Would it really matter if I skipped facing my fears … just this once?
Thank God for the Thursday night sweat. I offered my terror to the flames—the antipode of my watery visions. And in the heat and sweaty darkness perception of LIFE returned—that sweet grounded space of connectedness where all the illusions of the mind are shown for the phantoms they are … phantoms we all harbor and indulge; phantoms we traumatize ourselves with, allowing them the director’s chair of choice.
I left the sweat, shaky, but determined to stay in the present breathing moment.

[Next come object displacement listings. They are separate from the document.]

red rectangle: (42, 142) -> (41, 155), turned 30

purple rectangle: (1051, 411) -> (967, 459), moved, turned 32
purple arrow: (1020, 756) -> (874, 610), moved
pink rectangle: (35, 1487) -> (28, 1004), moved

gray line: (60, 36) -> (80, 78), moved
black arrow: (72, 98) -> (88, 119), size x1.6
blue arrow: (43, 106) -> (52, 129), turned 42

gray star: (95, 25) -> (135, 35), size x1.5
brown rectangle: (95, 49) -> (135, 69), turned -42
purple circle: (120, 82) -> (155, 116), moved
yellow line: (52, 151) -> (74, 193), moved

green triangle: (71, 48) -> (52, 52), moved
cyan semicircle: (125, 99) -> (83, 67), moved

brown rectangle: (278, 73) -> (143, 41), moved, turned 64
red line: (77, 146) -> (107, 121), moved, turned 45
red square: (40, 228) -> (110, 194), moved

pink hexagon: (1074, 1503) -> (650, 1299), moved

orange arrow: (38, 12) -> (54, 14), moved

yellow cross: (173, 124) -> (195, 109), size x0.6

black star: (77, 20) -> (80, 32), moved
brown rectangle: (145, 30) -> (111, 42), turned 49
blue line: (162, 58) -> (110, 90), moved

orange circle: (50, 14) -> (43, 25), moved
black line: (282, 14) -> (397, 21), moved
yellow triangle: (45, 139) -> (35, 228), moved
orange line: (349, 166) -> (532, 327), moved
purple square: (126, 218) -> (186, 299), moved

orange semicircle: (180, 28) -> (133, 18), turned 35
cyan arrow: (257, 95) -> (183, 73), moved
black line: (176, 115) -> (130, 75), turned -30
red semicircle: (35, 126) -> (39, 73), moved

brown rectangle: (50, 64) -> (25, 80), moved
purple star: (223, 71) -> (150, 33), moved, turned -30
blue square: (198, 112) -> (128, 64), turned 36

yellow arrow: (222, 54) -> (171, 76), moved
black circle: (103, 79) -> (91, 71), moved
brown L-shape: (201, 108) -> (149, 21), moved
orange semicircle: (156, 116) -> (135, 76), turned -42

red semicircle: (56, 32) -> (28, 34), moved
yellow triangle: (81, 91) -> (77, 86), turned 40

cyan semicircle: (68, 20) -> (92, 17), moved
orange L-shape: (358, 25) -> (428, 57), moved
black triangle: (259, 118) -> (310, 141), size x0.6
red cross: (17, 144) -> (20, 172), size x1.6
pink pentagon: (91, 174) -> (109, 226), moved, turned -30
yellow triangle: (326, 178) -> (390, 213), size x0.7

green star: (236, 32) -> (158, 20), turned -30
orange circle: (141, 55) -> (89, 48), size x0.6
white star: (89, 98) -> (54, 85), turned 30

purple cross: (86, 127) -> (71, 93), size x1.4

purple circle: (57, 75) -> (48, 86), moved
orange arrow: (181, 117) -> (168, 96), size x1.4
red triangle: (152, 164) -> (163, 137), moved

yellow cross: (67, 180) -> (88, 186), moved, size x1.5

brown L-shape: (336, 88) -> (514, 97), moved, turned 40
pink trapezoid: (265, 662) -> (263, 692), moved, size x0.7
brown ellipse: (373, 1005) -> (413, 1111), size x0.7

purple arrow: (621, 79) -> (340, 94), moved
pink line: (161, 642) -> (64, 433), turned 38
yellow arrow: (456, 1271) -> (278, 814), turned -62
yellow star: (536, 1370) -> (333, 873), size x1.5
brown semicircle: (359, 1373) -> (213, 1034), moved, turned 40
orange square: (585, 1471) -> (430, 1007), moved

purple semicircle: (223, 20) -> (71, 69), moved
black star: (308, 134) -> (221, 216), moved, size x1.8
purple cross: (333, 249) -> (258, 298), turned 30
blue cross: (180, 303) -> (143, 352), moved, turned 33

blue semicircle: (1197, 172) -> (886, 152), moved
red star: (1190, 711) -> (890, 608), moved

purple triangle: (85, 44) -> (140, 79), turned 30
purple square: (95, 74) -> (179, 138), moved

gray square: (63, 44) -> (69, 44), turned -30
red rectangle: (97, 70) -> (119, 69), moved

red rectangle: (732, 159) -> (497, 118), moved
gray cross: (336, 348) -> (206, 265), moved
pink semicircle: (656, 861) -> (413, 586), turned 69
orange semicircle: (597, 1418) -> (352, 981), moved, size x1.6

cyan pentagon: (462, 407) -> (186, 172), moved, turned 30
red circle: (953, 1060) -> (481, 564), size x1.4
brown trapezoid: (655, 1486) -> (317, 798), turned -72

If I could stay there, perhaps I could manage to honor my word and commitment to Blue Thunder, to the Earth, and to myself. Maybe.
Friday morning and the ambassador’s meeting arrived. Blue Thunder listened gravely as I expressed my fear that I could not keep my fear at bay, my concern that I would drag it into ceremony, polluting the wheel. And he spoke of the forces that would pull us all down, that would hinder the progress of all peoples back into the light of Self awareness, knowledge and Spirit. After a cleansing he assured me I would do just fine. Kristine gave me the not-so-reassuring understanding that I was taking on tsunami energy for the entire planet to transmute. Feeling somewhat like a determined little donkey given its assigned burden to bear, I went home to prepare for the weekend.
On the road by 2:30 in the morning, the moon was riding high in a blackened night sky—the first clear night in weeks. As the miles clicked past, the trees and fields, forests and rivers and steams all seemed to nod at my passing, lending me their sturdy handle on the eternal nature of the life force, giving me strength and an acknowledgment of oneness. As I swept towards the coast an enormous tide of life energy rose with me, cradling me in its arms.
Kalaloch … “a good place to land” in the Quinault Native tongue. A good place to land, indeed! A secluded glade overlooking the thundering ocean from a small bluff, the surrounding fir trees were carved into individuality by the winds; their twisted forms toughened by the fierce energies where water and land meet. The grey sky was heavy with clouds and rain. The surf pounded even at low tide.
I had arrived at my destination. The story was just beginning.